Por Marcelo Lasagna, mlasagna@buengobierno.org
El domingo, “El Mercurio” publicó una encuesta sobre cómo somos los chilenos. El sondeo nos clasificó entre ocho tipos de persona, que van desde los sobrevivientes hasta los innovadores. Las otras categorías eran: conformistas, activos, derrotados, creadores, esforzados, aspiracionales y triunfadores.
No es mi intención analizar la encuesta en sí, sino aprovecharme de un dato que me pareció preocupante para dar respuesta a la pregunta que encabeza este artículo.
De los ocho tipos de personas, existe una que logró un resultado tan insignificante que ni siquiera apareció ranqueada: el innovador. Casi no existen los innovadores en el país, según el estudio. En ningún estrato socioeconómico aparece ese tipo, ni siquiera en el alto, donde uno podría suponer que se da el ecosistema para que habite esta rara avis chilensis.
El lunes, desayunando con mi amigo Javier Martínez, le comenté dicha encuesta y su desasosegante corolario, al menos para mí, porque tengo la convicción de que sin innovación no es posible el progreso, y sin innovadores no hay innovación. Javier, con la agudeza que le caracteriza, me apostilló: “No es que no seamos innovadores, todos podemos serlo, lo que pasa es que la educación que recibimos inhibe la innovación”.
La educación que recibimos no crea los incentivos para innovar, sino para seguir las reglas que se nos dictan. Quienes más se ciñen a ellas son mejor evaluados. En las organizaciones ocurre otro tanto. Se establecen los procedimientos que se han de seguir, castrando la creatividad y, por tanto, la innovación. Los directivos piensan lo que otros ejecutan. Ésa ha sido la máxima del management científico. Pero en la economía del conocimiento esto no sirve. Y esto, por cierto, no ocurre sólo en Chile. Pero, ya sabemos: “Mal de mucho consuelo de tontos”.
Sin embargo, esta realidad es por completo contradictoria con nuestra naturaleza. Estamos equipados genéticamente para ser innovadores. Como todos los seres vivos. Las bacterias, por ejemplo, son las maestras de la innovación. En su mundo, cuanto mayor es el grado de incertidumbre, mayor es el ritmo de mutación y cambio. Los humanos hemos llegado al estado actual de nuestra evolución mediante el despliegue constante de prácticas innovadoras. La vida es la mejor maestra para el cambio, dicen con solidez Margaret Wheatley y Myron Kellner-Rogers.

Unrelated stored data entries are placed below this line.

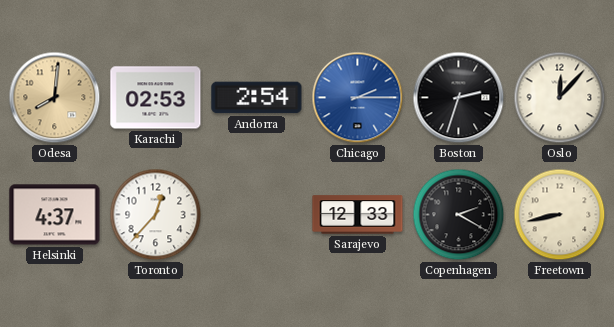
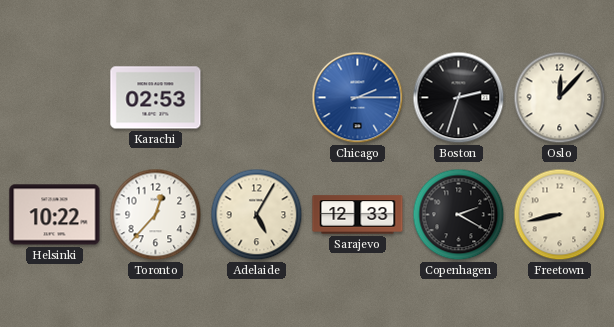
Odesa: 8:01 -> none
Andorra: 2:54 -> none
Helsinki: 4:37 -> 10:22
Adelaide: none -> 5:05
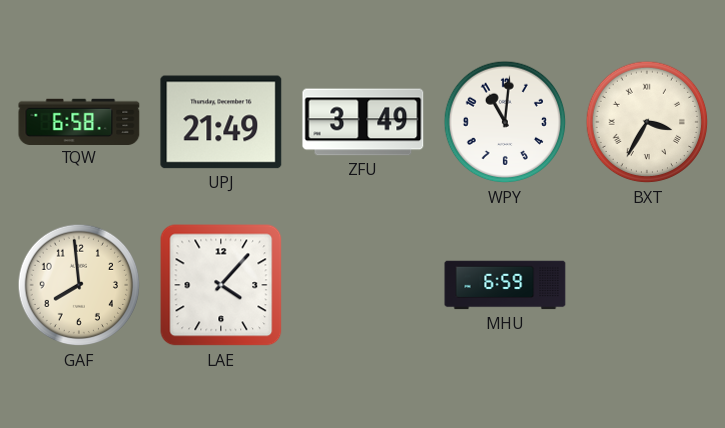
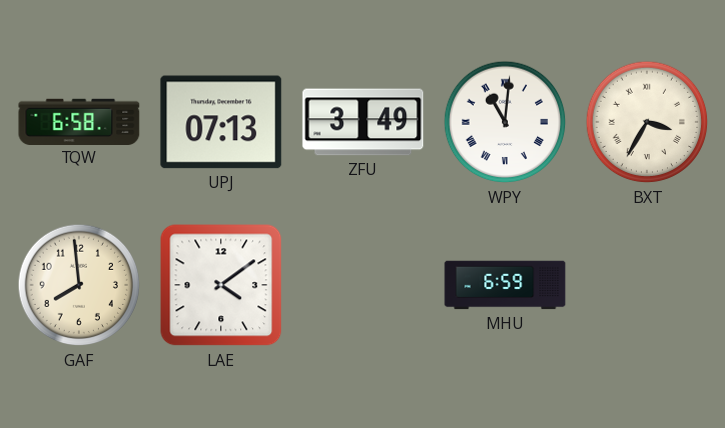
UPJ: 21:49 -> 07:13
WPY numerals: Arabic -> Roman
LAE: 4:07 -> 4:09
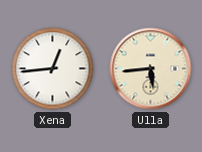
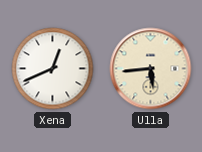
Xena: 12:44 -> 12:41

Cuando contemplamos el entorno natural que nos rodea, vemos que el cambio, la adaptación y la creatividad son constantes. Pero nuestras organizaciones parecen incapaces de adaptarse a él. No es tampoco que ellas no puedan desarrollar este atributo, sino que sus estructuras, tal como han sido concebidas, no lo permiten. La innovación y el cambio emergente surgen en un entorno que lo propicia y lo facilita. No basta con desear y proclamar la innovación para que se produzca, sino que debe existir un contexto que despliegue ese potencial de cambio que llevamos en nuestro registro genético.

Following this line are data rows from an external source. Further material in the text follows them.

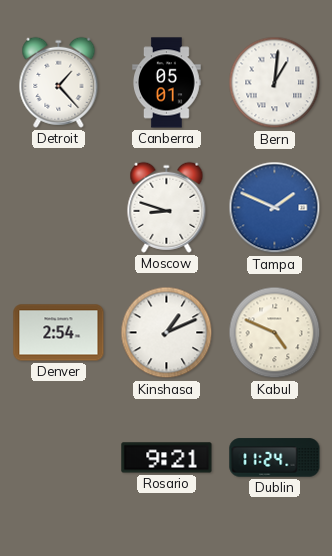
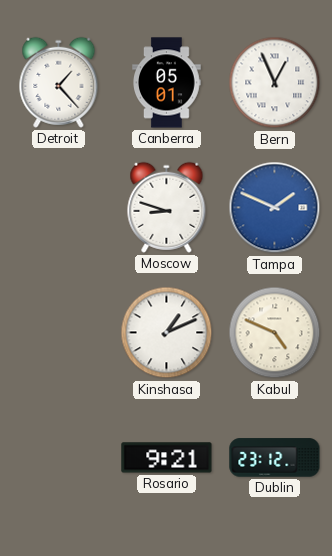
Bern: 1:01 -> 12:56
Denver: 2:54 -> none
Dublin: 11:24 -> 23:12
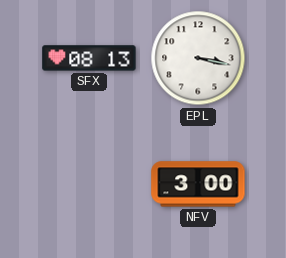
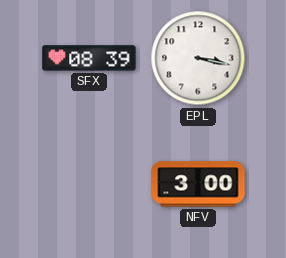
SFX: 08:13 -> 08:39
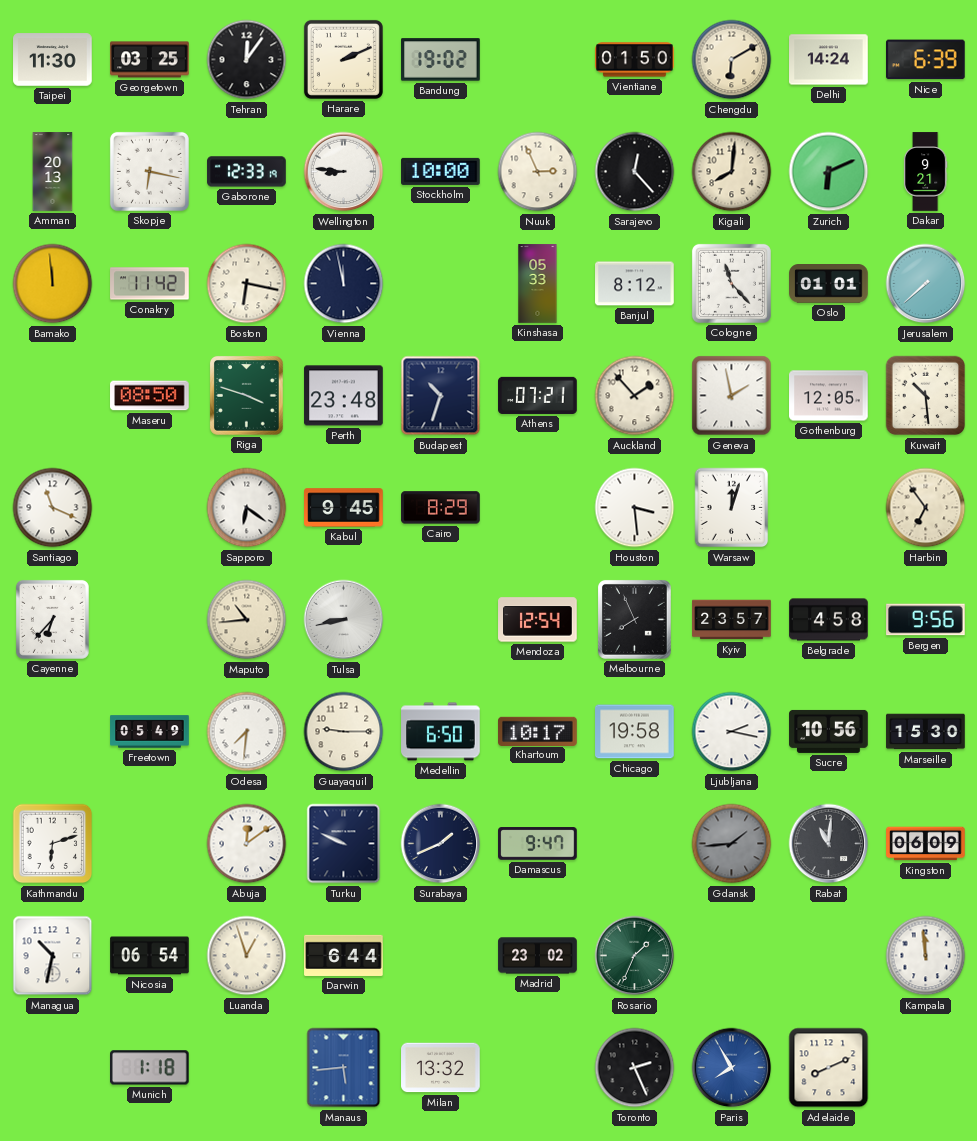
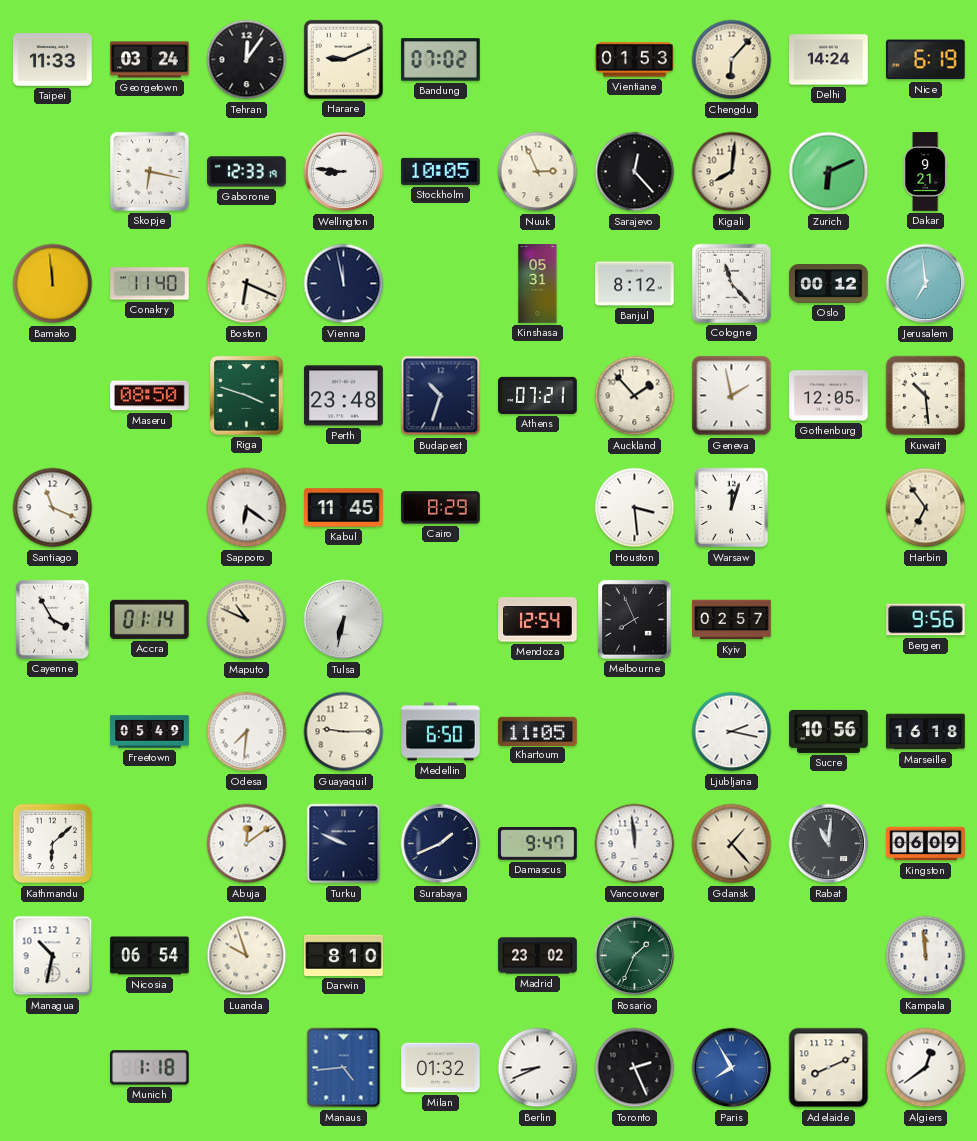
Taipei: 11:30 -> 11:33
Georgetown: 03:25 -> 03:24
Harare: 2:11 -> 9:11
Bandung: 19:02 -> 07:02
Vientiane: 01:50 -> 01:53
Chengdu: 6:10 -> 6:07
Nice: 6:39 -> 6:19
Amman: 20:13 -> none
Stockholm: 10:00 -> 10:05
Conakry: 11:42 -> 11:40
Boston: 6:17 -> 6:19
Kinshasa: 05:33 -> 05:31
Oslo: 01:01 -> 00:12
Jerusalem: 7:38 -> 6:59
Kabul: 9:45 -> 11:45
Cayenne: 6:37 -> 3:55
Accra: none -> 01:14
Maputo: 10:44 -> 10:49
Tulsa: 8:43 -> 6:32
Kyiv: 23:57 -> 02:57
Belgrade: 4:58 -> none
Khartoum: 10:17 -> 11:05
Chicago: 19:58 -> none
Marseille: 15:30 -> 16:18
Kathmandu: 6:12 -> 6:08
Vancouver: none -> 11:59
Gdansk: 1:44 -> 1:23
Gdansk dial: grey -> cream
Luanda: 12:57 -> 9:57
Darwin: 6:44 -> 8:10
Manaus: 5:44 -> 4:44
Milan: 13:32 -> 01:32
Berlin: none -> 8:41
Algiers: none -> 12:39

En otras palabras, mientras más parecidas a la vida sean nuestras organizaciones, más preparadas estarán para la innovación. Esto significa comprender a las organizaciones en términos de redes complejas de cooperación y asociación más que como sistemas de control y dominación donde se optimizan las personas. La innovación surge de la interacción entre ellas. Pero para que ocurra debe haber un contexto que lo facilite.
Se dice que la innovación es 2% de inspiración y 98% de transpiración. Clarísimamente requiere un trabajo duro y permanente. La vida nos lo ha enseñado mediante la diversidad y el ensayo-error. La organización innovadora es aquella con capacidad de aprender y con potencial creativo para hacerlo. Es aquella que facilita el aprendizaje por el trabajo colaborativo, los intercambios interdisciplinares, las narrativas, el simbolismo y muy especialmente la confianza entre los colaboradores.

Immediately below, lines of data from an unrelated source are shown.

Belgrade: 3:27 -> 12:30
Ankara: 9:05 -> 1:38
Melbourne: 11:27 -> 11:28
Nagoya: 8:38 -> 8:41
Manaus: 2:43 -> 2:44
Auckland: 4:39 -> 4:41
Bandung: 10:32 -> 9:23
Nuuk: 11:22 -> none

No es que los chilenos no seamos innovadores, sino que no lo estamos siendo dado que nuestras organizaciones y nuestro sistema educativo no fomentan la creatividad y el surgimiento de la novedad. Cambiar esas estructuras es un desafío enorme y una prueba de innovación gigantesca. Ponerse al frente de ese desafío es otro ejercicio: el de la valentía de asumir los riegos del cambio, abandonando prácticas a veces bien establecidas.